“Who has done this task for you?” she shouted [[304]]in unbridled passion. “Tell me who it was, and I’ll have them boiled, roasted, and baked for my husband’s dinner.”
“I sha’n’t tell you anything, dame,” answered Bob. “You gave me a job to do; there it is done, according to order, and now I want my supper, please.”
The old woman looked silently and maliciously at him for several minutes, and then replied, “Very well, very well; doubtless you are a wonderful fellow; but I have a task in store for you to-morrow which will tax all your cleverness to accomplish. You got off too easily to-day. Wait till to-morrow.”
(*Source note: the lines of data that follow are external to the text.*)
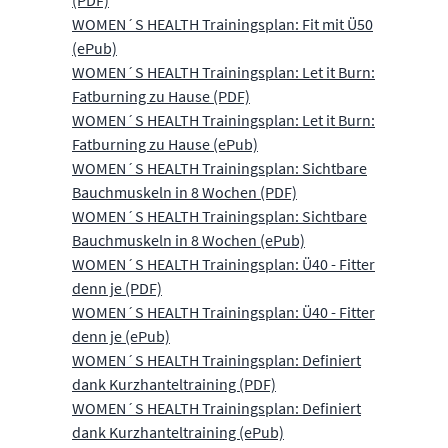
(PDF)
WOMEN´S HEALTH Trainingsplan: Fit mit Ü50
(ePub)
WOMEN´S HEALTH Trainingsplan: Let it Burn:
Fatburning zu Hause (PDF)
WOMEN´S HEALTH Trainingsplan: Let it Burn:
Fatburning zu Hause (ePub)
WOMEN´S HEALTH Trainingsplan: Sichtbare
Bauchmuskeln in 8 Wochen (PDF)
WOMEN´S HEALTH Trainingsplan: Sichtbare
Bauchmuskeln in 8 Wochen (ePub)
WOMEN´S HEALTH Trainingsplan: Ü40 - Fitter
denn je (PDF)
WOMEN´S HEALTH Trainingsplan: Ü40 - Fitter
denn je (ePub)
WOMEN´S HEALTH Trainingsplan: Definiert
dank Kurzhanteltraining (PDF)
WOMEN´S HEALTH Trainingsplan: Definiert
dank Kurzhanteltraining (ePub)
Bob followed her as she went towards the hut, muttering under her breath and shaking her staff at some imaginary foe. He ate his supper, like a man who was hungry, and then retired to rest for the night.
CHAPTER III.
A SLEEPING BEAUTY.
When morning dawned, the enchantress conducted Bob to that belt of trees before mentioned and which was situated to the rear of the hut. “See here, my son,” she said, with a wicked leer, [[305]]which made her face look positively odious; “your task to-day will be to cut down every tree on the cliff—split and cut the timber into short lengths; then you must pile the whole into one great stack, so that we may have a beacon to light the night hereabouts.”
“Is that all?” answered Bob, with self-feigned contempt. “Why, dame, I could stand on my head and do all that.”
She shot another evil glance at him from beneath her shaggy brows. “I care not how you stand,” she replied, “only the work I have given you must be finished before evening. You came here on a very foolish errand, but you do not return without your lesson.”